CityBench: Evaluating the Capabilities of Large Language Models for Urban Tasks
Jie Feng, Jun Zhang, Tianhui Liu, Xin Zhang, Tianjian Ouyang, Junbo Yan, Yuwei Du, Siqi Guo, Yong Li
TL;DR
CityBench provides an end-to-end, simulator-based benchmark to evaluate LLMs and VLMs on urban tasks across 13 cities and 8 tasks, harnessing CityData and CitySimu for data and dynamics. It reveals that while models excel at commonsense and semantic urban understanding, they struggle with professional knowledge and precise numerical tasks such as geospatial prediction and traffic control, and exhibit geospatial bias across cities.
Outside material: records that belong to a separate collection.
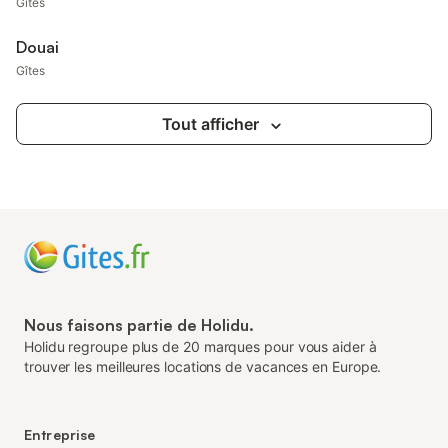
Gîtes
Douai
Gîtes
Tout afficher
Nous faisons partie de Holidu.
Holidu regroupe plus de 20 marques pour vous aider à
trouver les meilleures locations de vacances en Europe.
Entreprise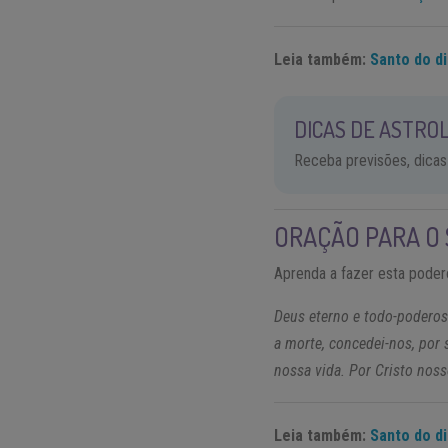
Leia também:
Santo do di
DICAS DE ASTROL
Receba previsões, dicas
ORAÇÃO PARA O 
Aprenda a fazer esta poder
Deus eterno e todo-poderoso
a morte, concedei-nos, por 
nossa vida. Por Cristo nos
Leia também:
Santo do di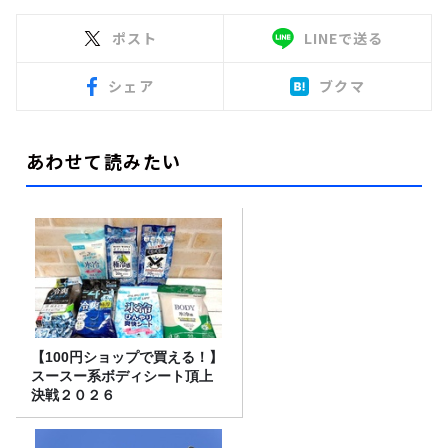
ポスト
LINEで送る
シェア
ブクマ
あわせて読みたい
【100円ショップで買える！】
スースー系ボディシート頂上
決戦２０２６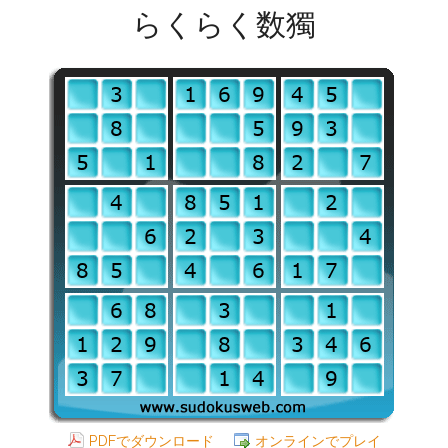
らくらく数獨
PDFでダウンロード
オンラインでプレイ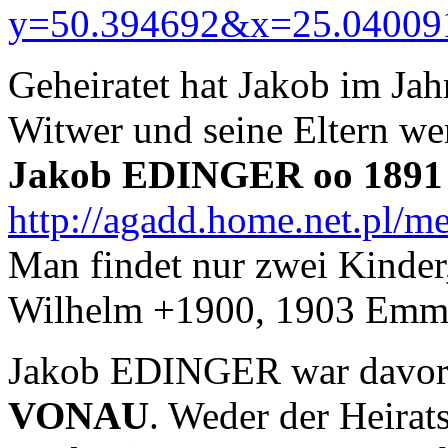
y=50.394692&x=25.04009
Geheiratet hat Jakob im Jahr
Witwer und seine Eltern wer
Jakob EDINGER oo 1891
http://agadd.home.net.pl/
Man findet nur zwei Kinder
Wilhelm +1900, 1903 Emm
Jakob EDINGER war davor 
VONAU
. Weder der Heirats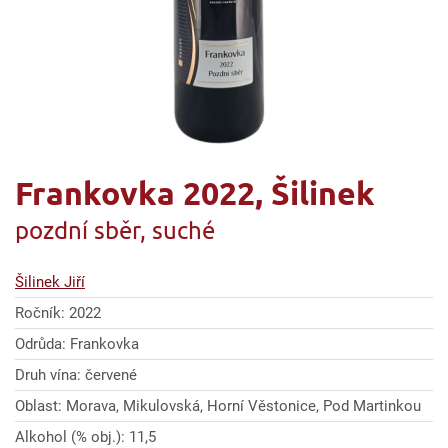
Frankovka 2022, Šilinek
pozdní sběr, suché
Šilinek Jiří
Ročník: 2022
Odrůda: Frankovka
Druh vína: červené
Oblast: Morava, Mikulovská, Horní Věstonice, Pod Martinkou
Alkohol (% obj.): 11,5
The study shows that VLMs rely heavily on the LLM backbone, and that many error modes (e.g., misformatting, refusals, hallucinations) hinder practical deployment. Overall, CityBench highlights the need for urban-domain specialized models and scalable, global evaluation frameworks to advance AI for city-scale tasks.
Abstract
As large language models (LLMs) continue to advance and gain widespread use, establishing systematic and reliable evaluation methodologies for LLMs and vision-language models (VLMs) has become essential to ensure their real-world effectiveness and reliability. There have been some early explorations about the usability of LLMs for limited urban tasks, but a systematic and scalable evaluation benchmark is still lacking. The challenge in constructing a systematic evaluation benchmark for urban research lies in the diversity of urban data, the complexity of application scenarios and the highly dynamic nature of the urban environment. In this paper, we design \textit{CityBench}, an interactive simulator based evaluation platform, as the first systematic benchmark for evaluating the capabilities of LLMs for diverse tasks in urban research. First, we build \textit{CityData} to integrate the diverse urban data and \textit{CitySimu} to simulate fine-grained urban dynamics. Based on \textit{CityData} and \textit{CitySimu}, we design 8 representative urban tasks in 2 categories of perception-understanding and decision-making as the \textit{CityBench}. With extensive results from 30 well-known LLMs and VLMs in 13 cities around the world, we find that advanced LLMs and VLMs can achieve competitive performance in diverse urban tasks requiring commonsense and semantic understanding abilities, e.g., understanding the human dynamics and semantic inference of urban images. Meanwhile, they fail to solve the challenging urban tasks requiring professional knowledge and high-level numerical abilities, e.g., geospatial prediction and traffic control task.